I saw my city die: Civilian suffering in cities

United Nations OCHA
Humanitarian Dispatches
4 min readAug 17, 2017
Civilians leaving the neighborhood of Mahallat al Jawsaq — Mosul Train Station at night time during the second phase of the military offensive to retake the city from armed groups. March 2017. Credit: Andre Liohn/ICRC

Around the world, millions of civilians are trapped in armed conflict, hiding and running for their lives amid widespread destruction. For this year’s World Humanitarian Day on 19 August, the global community is coming together to reaffirm that civilians are #NotATarget.

In this essay, the International Committee of the Red Cross explains how cities in Syria, Yemen and Iraq have become today’s battlefields, and what can be done to protect civilians in urban areas.

As stories from conflicts in Iraq, Syria and Yemen fill our screens daily, images of destroyed skylines have become frighteningly common. Urban scenes of families barely surviving amid twisted metal and walls peppered with shrapnel and bullet scars are sadly too familiar.

They are images that point to a worrying trend: urban warfare has become the norm. The battles of the twenty-first century are taking place in cities.

The International Committee of the Red Cross (ICRC) recently published a report titled ‘I saw my city die’, which found that five times more civilians die in offensives carried out in cities than in other battles. The research showed that over the past three years, wars in cities in Iraq and Syria accounted for at least 70 per cent of all civilian deaths in six provinces in those countries. ICRC’s Regional Director for the Middle East, Robert Mardini, warned: that “a new scale of urban suffering is emerging, where no one and nothing is spared by the violence.”

The report also includes testimonies from residents who have experienced this urban warfare up close. Yasser Mustafa Najjar has lived with his family in Syria’s east Aleppo area for decades. The conflict in that country brought daily deprivation and danger, with shortages of food, water and fuel. But the battle for Aleppo brought personal tragedy to Yasser. “My son died here in the rubble,” he said. “Two floors collapsed on him. He suffocated… He was a good person, God bless him, generous, a hard worker, respectful and honest.”

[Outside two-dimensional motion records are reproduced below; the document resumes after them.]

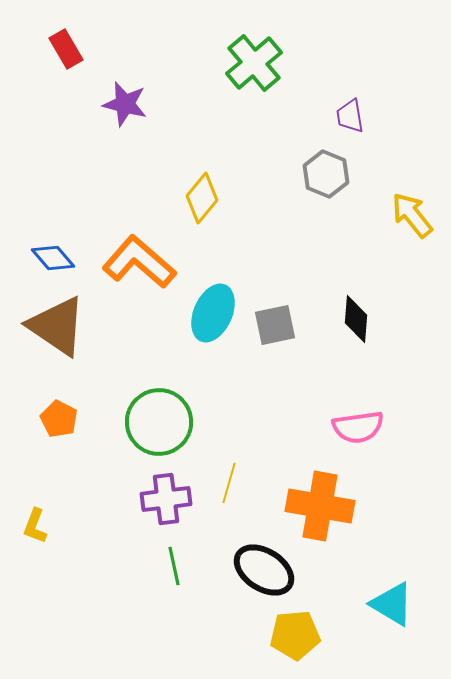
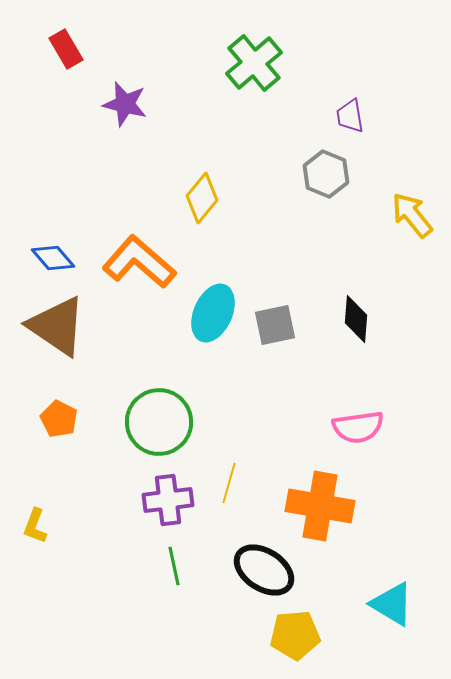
purple cross: moved 2 px right, 1 px down
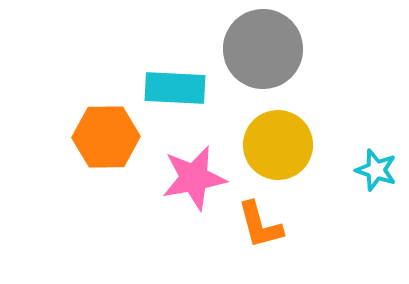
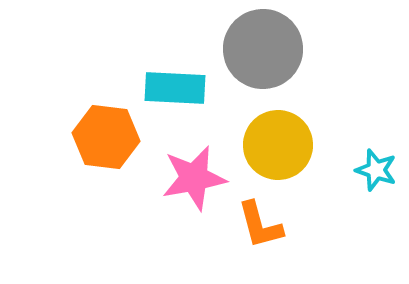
orange hexagon: rotated 8 degrees clockwise
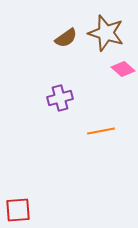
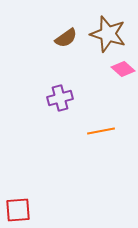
brown star: moved 2 px right, 1 px down
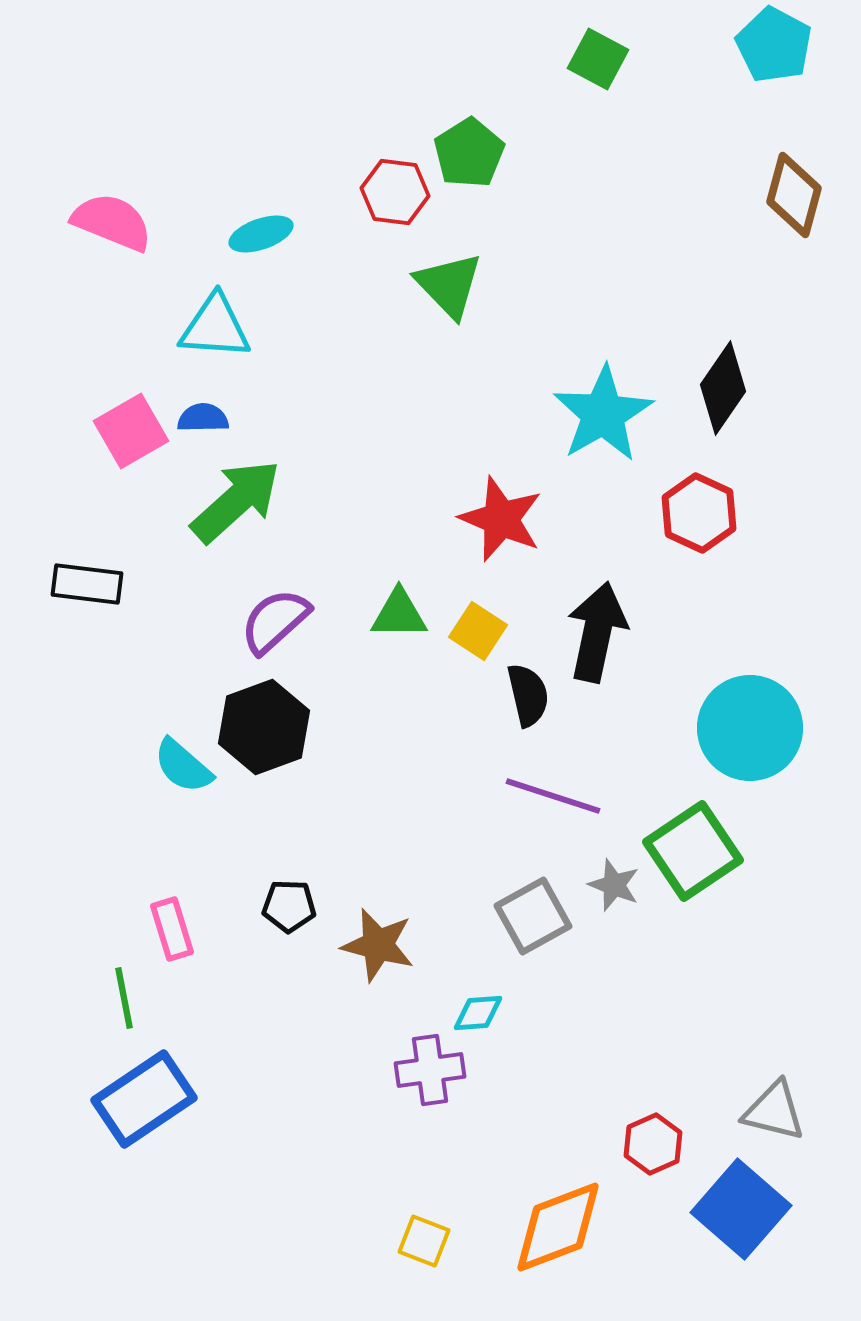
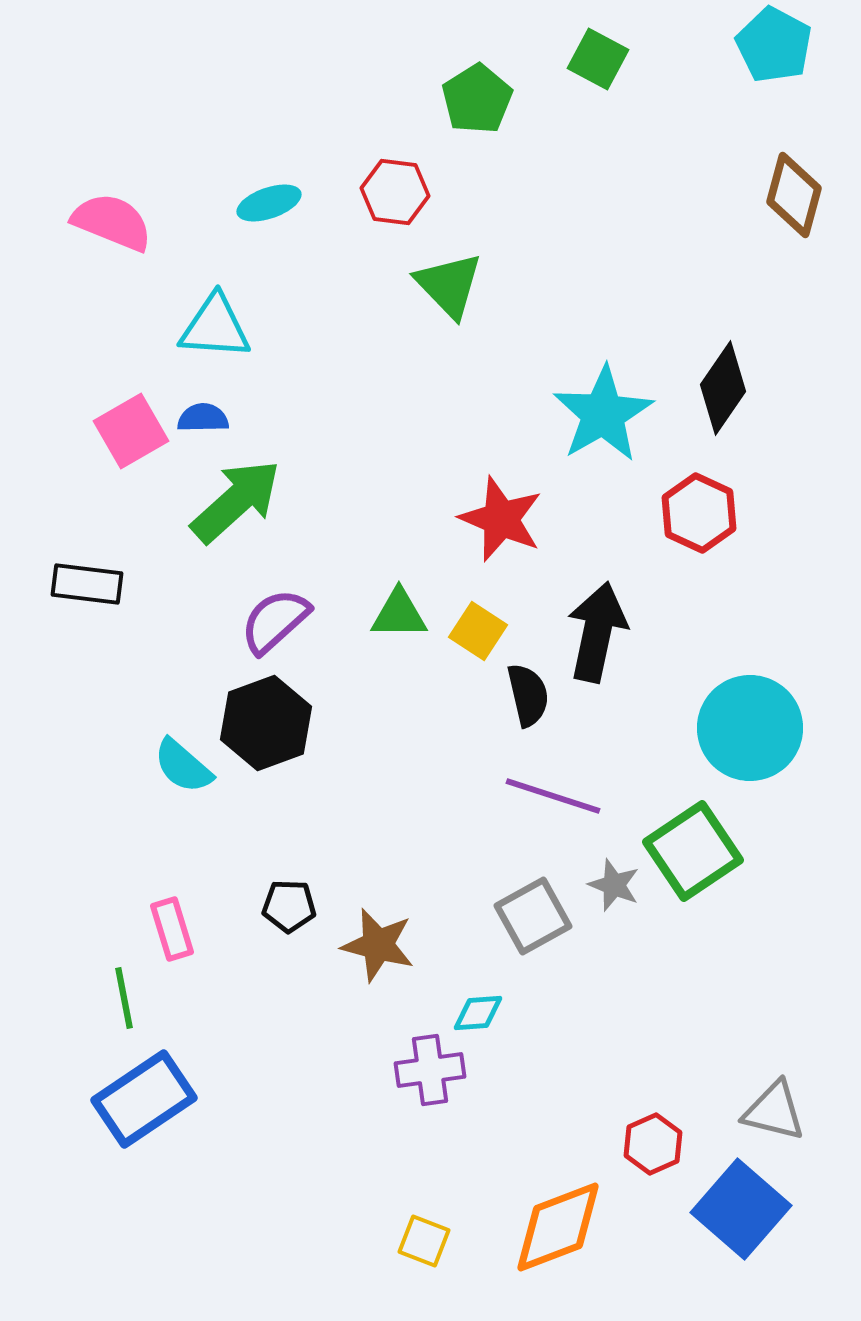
green pentagon at (469, 153): moved 8 px right, 54 px up
cyan ellipse at (261, 234): moved 8 px right, 31 px up
black hexagon at (264, 727): moved 2 px right, 4 px up
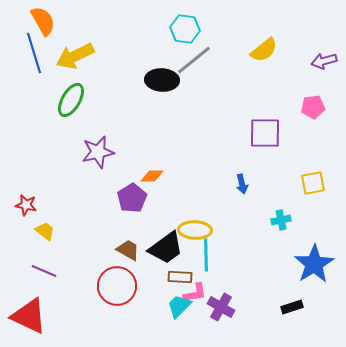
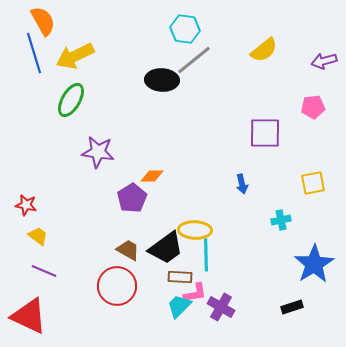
purple star: rotated 20 degrees clockwise
yellow trapezoid: moved 7 px left, 5 px down
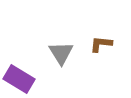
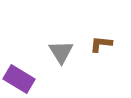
gray triangle: moved 1 px up
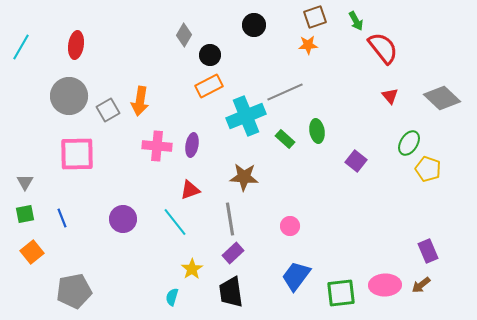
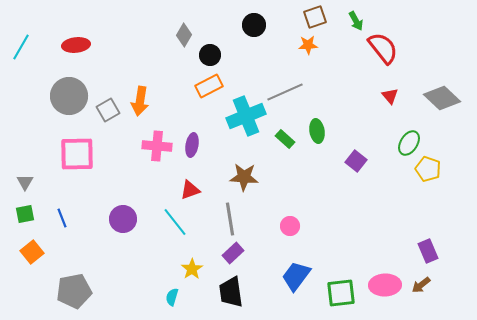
red ellipse at (76, 45): rotated 76 degrees clockwise
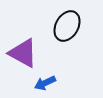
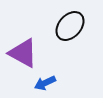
black ellipse: moved 3 px right; rotated 12 degrees clockwise
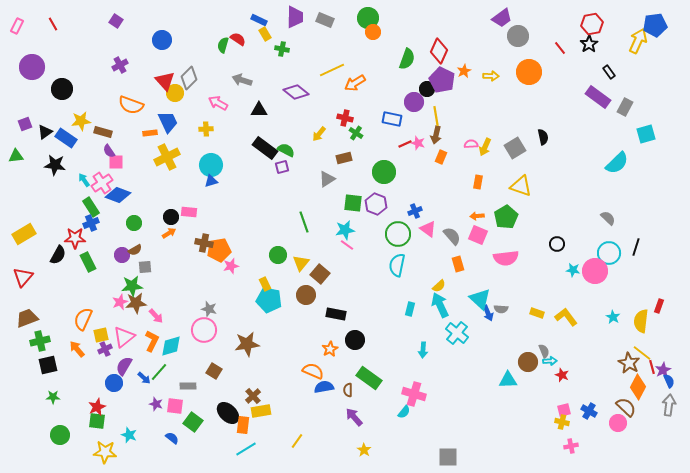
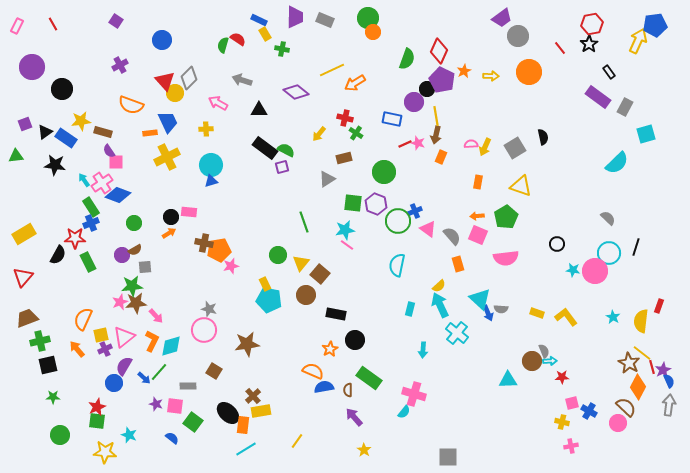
green circle at (398, 234): moved 13 px up
brown circle at (528, 362): moved 4 px right, 1 px up
red star at (562, 375): moved 2 px down; rotated 24 degrees counterclockwise
pink square at (564, 410): moved 8 px right, 7 px up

The ICRC and the Syrian Arab Red Crescent assess the living conditions in eastern Aleppo’s Masaken Hanano district if people decide to return there. November 2016. Credit: Sevim Turkmani/SARC

The fighting in Aleppo represents the complex suffering of civilians who are caught up in twenty-first century urban battlefields. In a city, everything is connected and the impacts of warfare are quickly multiplied. A single pipe broken by a high-impact explosive weapon in a populated area can deprive 100,000 people of water. That same weapon may also destroy the neighbourhood’s sewage system, causing thousands of people to fall ill and placing further strain on already overstretched hospitals. Local economies collapse and populations flee, leaving fewer doctors and engineers, and no money to pay the salaries of those who remain. One attack can trigger a ripple effect of long-term suffering.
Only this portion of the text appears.